Forse sì. Dopo la fine dei regimi comunisti, quella parte d’Europa ha potuto finalmente esprimersi liberamente — dopo essere stata tagliata per anni dall'Europa occidentale —, e la migrazione verso ovest ha portato culture e prospettive diverse a mescolarsi. Ovviamente alcuni scrittori — come Milan Kundera — riuscivano a pubblicare i loro libri solo in Occidente, perché nei loro Paesi non era possibile. Ma nella maggior parte dei casi gli autori che vivevano sotto quei regimi non scrivevano nulla di davvero interessante, perché la natura stessa dei sistemi politici li costringeva a operare entro limiti rigidi. Non erano liberi: una vera libertà d’espressione semplicemente non era possibile. Detto questo, non credo di potermi definire uno "scrittore dell’Europa orientale" in senso stretto: scrivo in inglese, sono cresciuto in Inghilterra. Mi considero piuttosto una creatura ibrida. Ma sì, Nella carne è in gran parte ambientato in Ungheria, dove ho vissuto per molti anni: scrivere di quel mondo mi è venuto naturale.
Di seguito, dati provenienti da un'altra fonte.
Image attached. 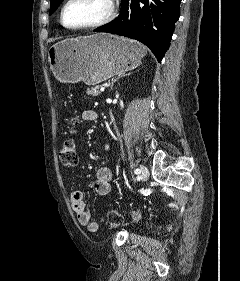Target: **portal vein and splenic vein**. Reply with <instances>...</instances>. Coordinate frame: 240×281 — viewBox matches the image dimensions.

Quali autori ti ispirano di più?

Trovo difficile fare una lista, ma mi piacciono i libri che parlano del mondo contemporaneo in modo diretto e viscerale. Amo Michel Houellebecq: riesce sempre a scrivere del mondo in cui viviamo. E ammiro molto Alan Hollinghurst, in particolare La linea della bellezza e il suo recente Our Evenings. In generale, mi attraggono i libri che ti fanno venire voglia di riprenderli in mano appena li posi: quelli che ti tengono dentro il presente, nel mondo reale.  Ovviamente deve avere anche altre qualità, ma un libro davvero bello, che abbia anche quel senso di coinvolgimento contemporaneo, mi cattura sempre.

David Szalay e Dua Lipa – ph Mike Coppola:Getty Images for Spotify
David Szalay e Dua Lipa – ph Mike Coppola:Getty Images for Spotify

Ultima domanda (un po’ sciocca): hai studiato la discografia di Dua Lipa prima dell’intervista che avete fatto insieme?

No! Ho solo letto la sua pagina Wikipedia per sapere chi fosse. È anche lei un'ibrida interessante, come me: nata in Inghilterra da genitori kosovari. Avevo pensato di ascoltare un po’ della sua musica, ma poi non l’ho fatto — tanto non avremmo parlato della sua musica.

Conoscevi almeno qualche sua canzone?

Probabilmente sì, qualcuna passata alla radio, anche se senza sapere che fosse sua.